**Problem statement:** Exactly as they appear below, repeat the lines from the one with "Top alternatives to Dora AI include" through the one with "absorbing you", and no others.
|---|
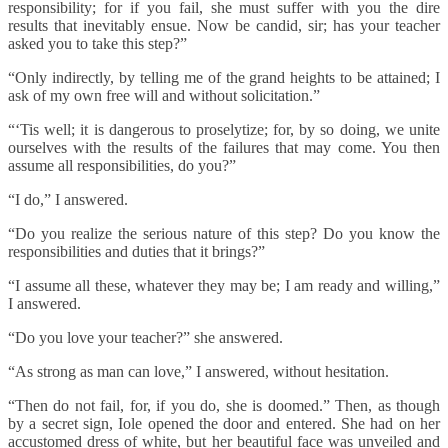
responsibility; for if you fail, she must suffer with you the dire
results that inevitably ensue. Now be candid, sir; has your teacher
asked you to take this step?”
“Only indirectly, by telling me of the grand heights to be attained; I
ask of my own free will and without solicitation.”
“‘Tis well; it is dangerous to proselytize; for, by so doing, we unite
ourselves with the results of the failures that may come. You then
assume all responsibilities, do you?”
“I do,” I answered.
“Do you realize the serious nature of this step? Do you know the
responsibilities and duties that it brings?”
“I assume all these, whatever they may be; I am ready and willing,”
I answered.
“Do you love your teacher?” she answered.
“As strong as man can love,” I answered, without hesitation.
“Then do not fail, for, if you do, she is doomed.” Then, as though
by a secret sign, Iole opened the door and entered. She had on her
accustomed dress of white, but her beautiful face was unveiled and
|---|
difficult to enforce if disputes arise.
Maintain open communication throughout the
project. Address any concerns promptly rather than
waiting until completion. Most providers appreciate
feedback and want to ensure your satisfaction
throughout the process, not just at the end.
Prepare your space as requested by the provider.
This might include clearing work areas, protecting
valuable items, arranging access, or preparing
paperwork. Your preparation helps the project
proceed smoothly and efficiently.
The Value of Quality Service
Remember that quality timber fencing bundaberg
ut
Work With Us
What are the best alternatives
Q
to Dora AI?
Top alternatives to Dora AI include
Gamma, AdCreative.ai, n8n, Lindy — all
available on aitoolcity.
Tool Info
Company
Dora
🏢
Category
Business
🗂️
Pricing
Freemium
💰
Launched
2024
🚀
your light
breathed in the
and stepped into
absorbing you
|---|
**Response below:**
Top alternatives to Dora AI include
Gamma, AdCreative.ai, n8n, Lindy — all
available on aitoolcity.
Tool Info
Company
Dora
🏢
Category
Business
🗂️
Pricing
Freemium
💰
Launched
2024
🚀
your light
breathed in the
and stepped into
absorbing you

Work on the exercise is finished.